Fällt der Samen jedoch auf den Boden, dann muss der junge Baumfreund sich erst einmal einen Baum als Freund suchen. Dazu kriecht er am Boden entlang, mit langen Ausläufern, die immer wieder neue Wurzeln in den Boden senken. Er wächst in Richtung Schatten, denn Schatten stammt im Wald meist von Bäumen. Gelangt er endlich an die Basis eines Baumes, ändert er seine Strategie. Nun wächst er in Richtung Licht, den Stamm hinauf. Er erklimmt den Baum, löst sich von seinen „Bodentruppen“ und sonnt sich in der Baumkrone. Und wenn er stark genug geworden ist, entwickelt er viele Meter lange Luftwurzeln, die bis auf den Boden reichen…
Fällt der Urwaldriese mitsamt seinem Baumkletterer irgendwann einmal um – und so etwas passiert in Urwäldern ständig – kann der Philodendron wieder seine Reise über den Boden antreten, sich eine neue Basis suchen und die ganze Geschichte beginnt von vorn. Alterungsprozesse gibt es bei dieser Lebensweise nicht. Jedes neue Blatt ist makellos und frisch. Nur der Einfluss von außen kann ein solches Leben beenden: Ein Vulkanausbruch, eine Überschwemmung, gefräßige Tiere, die Rodung des Regenwaldes, …
Im Gegensatz zur ewigen Jugend der beschriebenen Kletterpflanzen durchlaufen Bäume zunächst eine Art Jugendstadium und erreichen dann irgendwann das „Mannbarkeitsalter“. So wird das Alter genannt, in dem ein Baum erstmals Früchte hervorbringt.
Die Waldkiefer braucht 15 – 30 Jahre, bevor die ersten Früchte (bzw. Zapfen) erscheinen.
Fichte: 30 – 50 Jahre
Buche und Eiche: 40 – 50 Jahre
Zirbelkiefer: 50 – 80 Jahre
Nebenbei gesagt: Diese Zahlen verdeutlichen, wieso eine Neupflanzung nicht von heute auf morgen einen alten Wald ersetzen kann.
Aber zurück zum Thema: Bäume kennen also ein Jugendstadium. Wie sieht es nun mit dem Altern aus? Da Bäume keine spezialisierten Organe haben, wie Mensch und Tier, sondern nur einzelne spezialisierte Zellen, können sie sich beim Wachsen ständig von innen selbst verjüngen. Absterbende Zellen verholzen und werden zu Wasserleitungsbahnen. Absterbende Blätter oder sogar ganze Äste werden abgeworfen, denn es wachsen ja neue nach. Begrenzende Faktoren für die Lebensspanne sind auch hier die Umweltbedingungen: Dürreperioden, Verletzungen der Rinde mit nachfolgendem Pilzbefall, Frassschäden, Stürme, Waldbrand usw.
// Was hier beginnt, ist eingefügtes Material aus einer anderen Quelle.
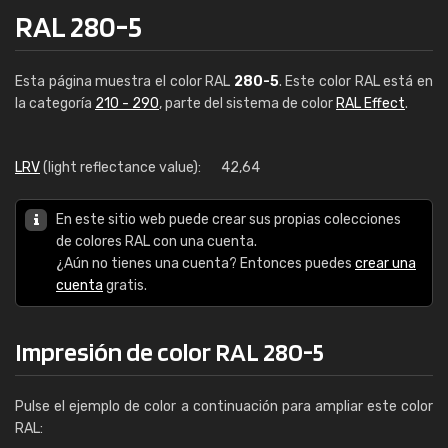
RAL 280-5
Esta página muestra el color RAL
280-5
. Este color RAL está en
la categoría
210 - 290
, parte del sistema de color
RAL Effect
.
LRV
(light reflectance value):
42,64
En este sitio web puede crear sus propias colecciones
de colores RAL con una cuenta.
¿Aún no tienes una cuenta? Entonces puedes
crear una
cuenta
gratis.
Impresión de color RAL 280-5
Pulse el ejemplo de color a continuación para ampliar este color
RAL:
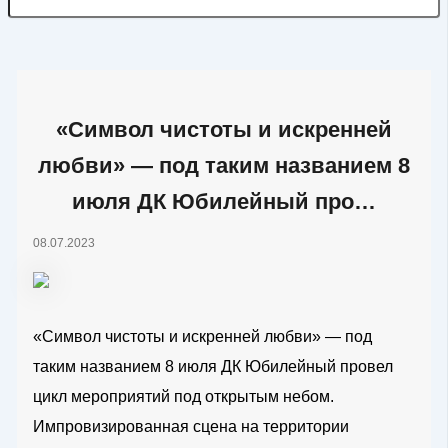
«Символ чистоты и искренней
любви» — под таким названием 8
июля ДК Юбилейный про…
08.07.2023
«Символ чистоты и искренней любви» — под
таким названием 8 июля ДК Юбилейный провел
цикл мероприятий под открытым небом.
Импровизированная сцена на территории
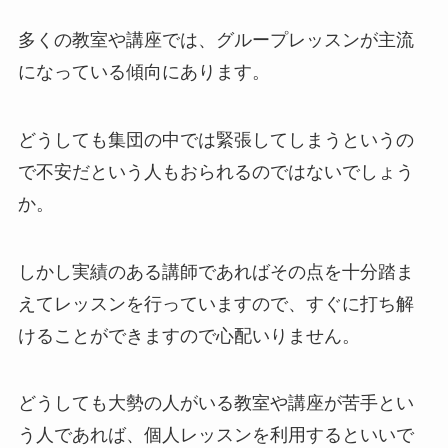
多くの教室や講座では、グループレッスンが主流
になっている傾向にあります。
どうしても集団の中では緊張してしまうというの
で不安だという人もおられるのではないでしょう
か。
しかし実績のある講師であればその点を十分踏ま
えてレッスンを行っていますので、すぐに打ち解
けることができますので心配いりません。
どうしても大勢の人がいる教室や講座が苦手とい
う人であれば、個人レッスンを利用するといいで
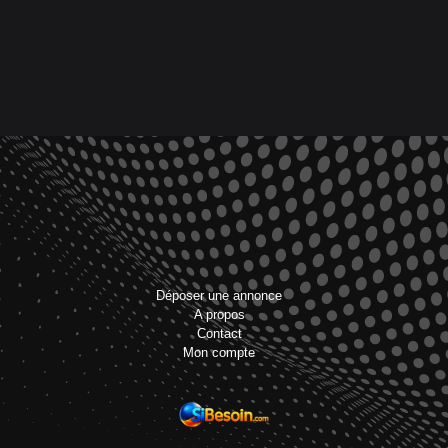
Déposer une annonce
A propos
Contact
Mon compte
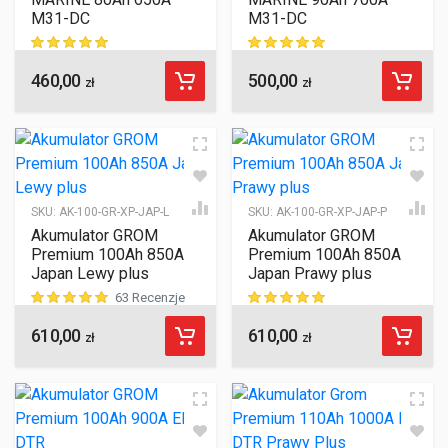
M31-DC
M31-DC
460,00
500,00
ocen klientów
ocen klientów
zł
zł
SKU:
AK-100-GR-XP-JAP-L
SKU:
AK-100-GR-XP-JAP-P
Akumulator GROM
Akumulator GROM
Premium 100Ah 850A
Premium 100Ah 850A
Japan Lewy plus
Japan Prawy plus
63 Recenzje
610,00
610,00
ocen klientów
ocen klientów
zł
zł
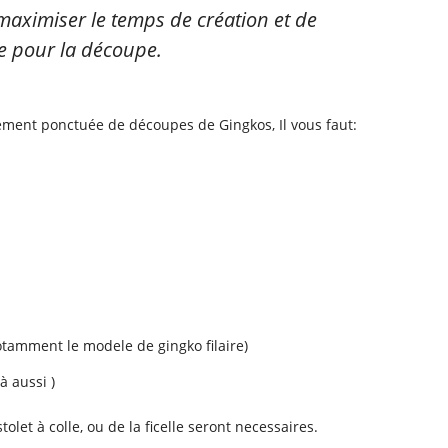
 maximiser le temps de création et de
e pour la découpe.
ilement ponctuée de découpes de Gingkos, Il vous faut:
notamment le modele de gingko filaire)
à aussi )
tolet à colle, ou de la ficelle seront necessaires.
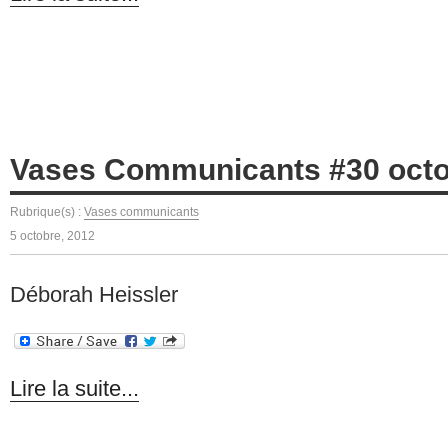
Vases Communicants #30 octo
Rubrique(s) :
Vases communicants
5 octobre, 2012
Déborah Heissler
Lire la suite...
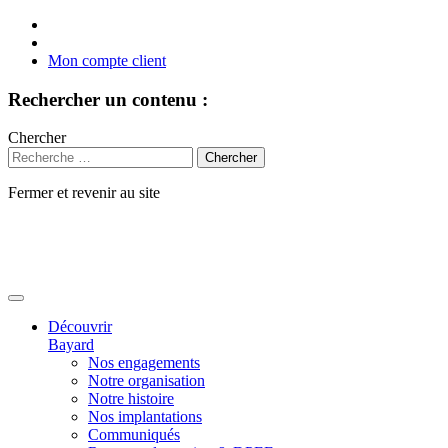
Mon compte client
Rechercher un contenu :
Chercher
Fermer et revenir au site
Aller
au
contenu
Découvrir
Bayard
Nos engagements
Notre organisation
Notre histoire
Nos implantations
Communiqués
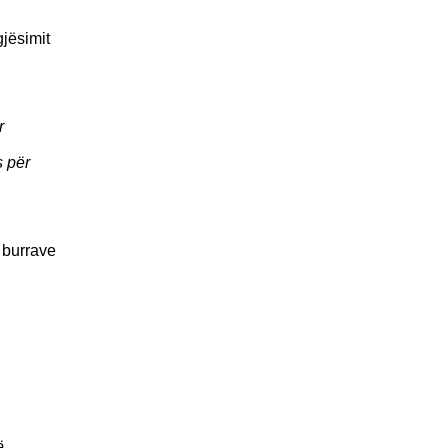
gjësimit
r
s për
 burrave
ë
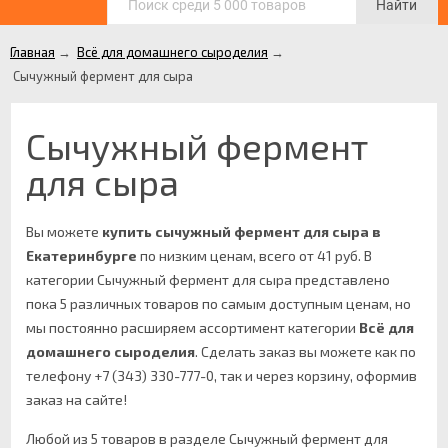
Найти
Главная
→
Всё для домашнего сыроделия
→
Сычужный фермент для сыра
Сычужный фермент
для сыра
Вы можете
купить сычужный фермент для сыра в
Екатеринбурге
по низким ценам, всего от 41 руб. В
категории Сычужный фермент для сыра представлено
пока 5 различных товаров по самым доступным ценам, но
мы постоянно расширяем ассортимент категории
Всё для
домашнего сыроделия
.
Сделать заказ вы можете как по
телефону +7 (343) 330-777-0, так и через корзину, оформив
заказ на сайте!
Любой из 5 товаров в разделе Сычужный фермент для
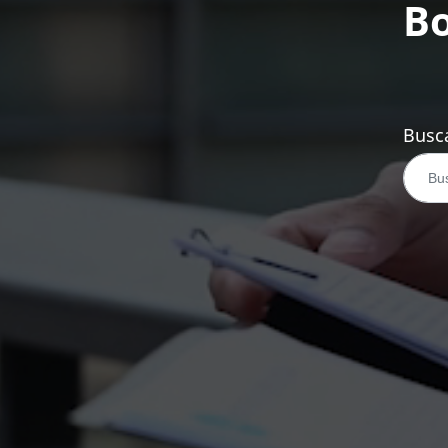
Bo
Busca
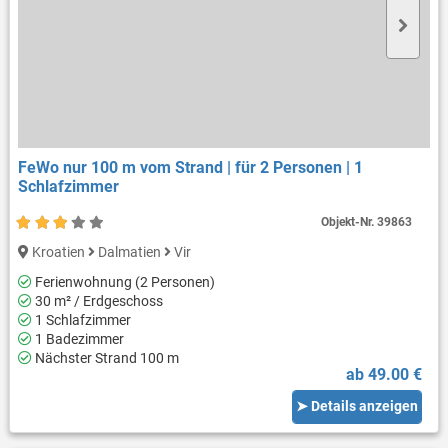
FeWo nur 100 m vom Strand | für 2 Personen | 1
Schlafzimmer
Objekt-Nr.
39863
Kroatien
Dalmatien
Vir
Ferienwohnung (2 Personen)
30 m² / Erdgeschoss
1 Schlafzimmer
1 Badezimmer
Nächster Strand 100 m
ab 49.00 €
➤ Details anzeigen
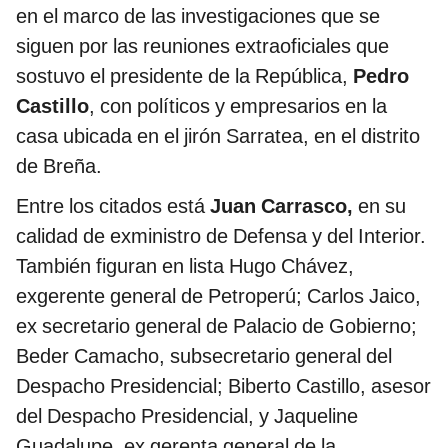
en el marco de las investigaciones que se
siguen por las reuniones extraoficiales que
sostuvo el presidente de la República,
Pedro
Castillo
, con políticos y empresarios en la
casa ubicada en el jirón Sarratea, en el distrito
de Breña.
Entre los citados está
Juan Carrasco,
en su
calidad de exministro de Defensa y del Interior.
También figuran en lista Hugo Chávez,
exgerente general de Petroperú; Carlos Jaico,
ex secretario general de Palacio de Gobierno;
Beder Camacho, subsecretario general del
Despacho Presidencial; Biberto Castillo, asesor
del Despacho Presidencial, y Jaqueline
Guadalupe, ex gerenta general de la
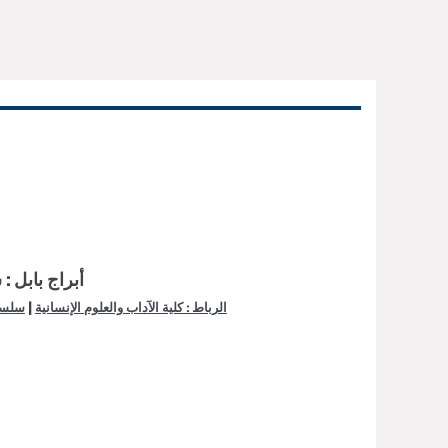
أبراج بابل :
|
الرباط : كلية الآداب والعلوم الإنسانية
سلسل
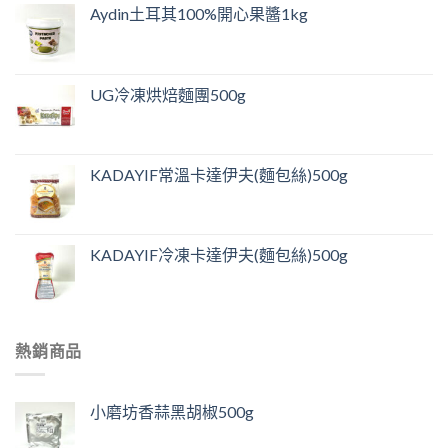
Aydin土耳其100%開心果醬1kg
UG冷凍烘焙麵團500g
KADAYIF常溫卡達伊夫(麵包絲)500g
KADAYIF冷凍卡達伊夫(麵包絲)500g
熱銷商品
小磨坊香蒜黑胡椒500g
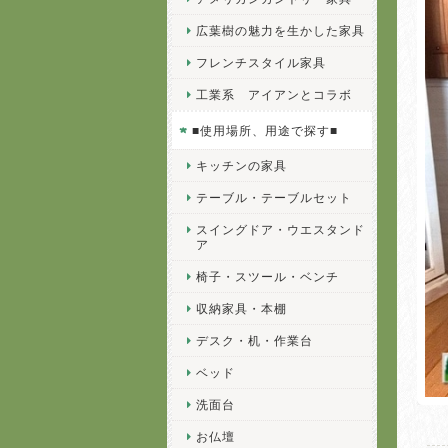
広葉樹の魅力を生かした家具
フレンチスタイル家具
工業系 アイアンとコラボ
■使用場所、用途で探す■
キッチンの家具
テーブル・テーブルセット
スイングドア・ウエスタンド
ア
椅子・スツール・ベンチ
収納家具・本棚
デスク・机・作業台
ベッド
洗面台
お仏壇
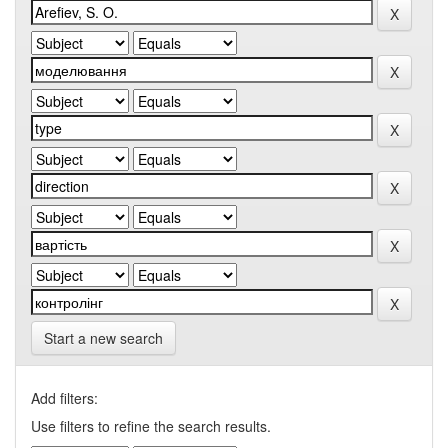
Start a new search
Add filters:
Use filters to refine the search results.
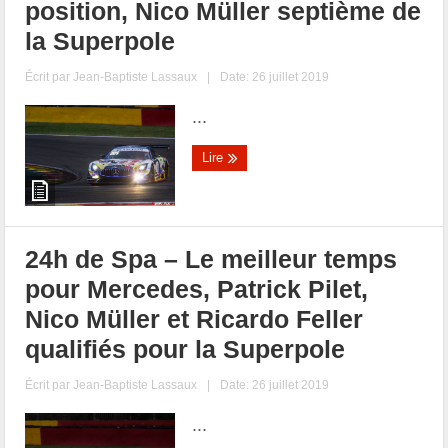
position, Nico Müller septième de
la Superpole
Écrit par
Jean-Baptiste Lassaux
|
Date: 26 juillet 2019
...
Lire
24h de Spa – Le meilleur temps
pour Mercedes, Patrick Pilet,
Nico Müller et Ricardo Feller
qualifiés pour la Superpole
Écrit par
Jean-Baptiste Lassaux
|
Date: 26 juillet 2019
...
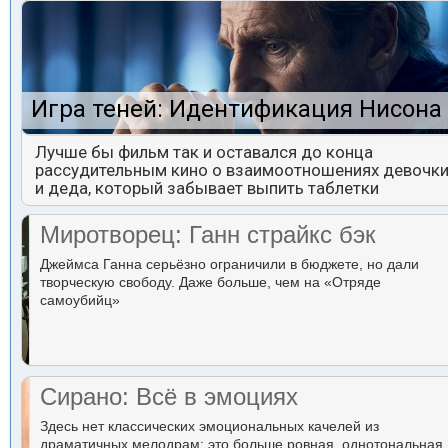
Игра теней: Идентификация Нисона
Лучше бы фильм так и оставался до конца
рассудительным кино о взаимоотношениях девочк
и деда, который забывает выпить таблетки
Миротворец: Ганн страйкс бэк
Джеймса Ганна серьёзно ограничили в бюджете, но дали
творческую свободу. Даже больше, чем на «Отряде
самоубийц»
Сирано: Всё в эмоциях
Здесь нет классических эмоциональных качелей из
драматичных мелодрам: это больше ровная, однотональная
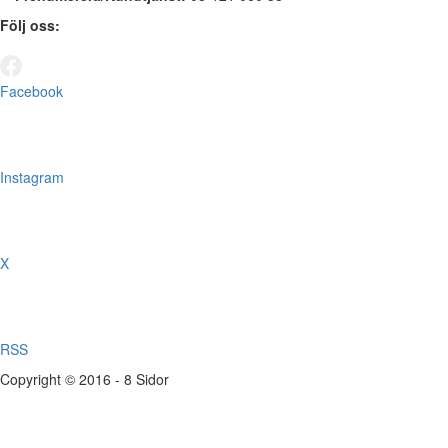
Följ oss:
Facebook
Instagram
X
RSS
Copyright © 2016 - 8 Sidor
Nun kommt endlich die spannende Fragen, wie alt Pflanzen unter günstigen Umständen tatsächlich werden können:
Anhand einer Bohrprobe der Jahresringe wurde eine kalifornische Kiefer (Pinus longaeva) auf ein Alter von 5.068 Jahren datiert.
9.500 Jahre ergab die Datierung mit der Radiocarbonmethode bei einer schwedischen Fichte (Picea abies). Sie gilt damit als der älteste Einzelbaum weltweit.
Das Wurzelnetz einer Amerikanischen Zitterpappel (Populus tremuloides) in den USA lebt allerdings schon seit mehr als 80.000 Jahren. Mit 47000 Ablegerstämmen bedeckt es eine Fläche von 43 ha.
Fazit: Pflanzen haben’s echt drauf! Sie leben nur von Licht, Luft und Wasser – und sind auch noch potentiell unsterblich!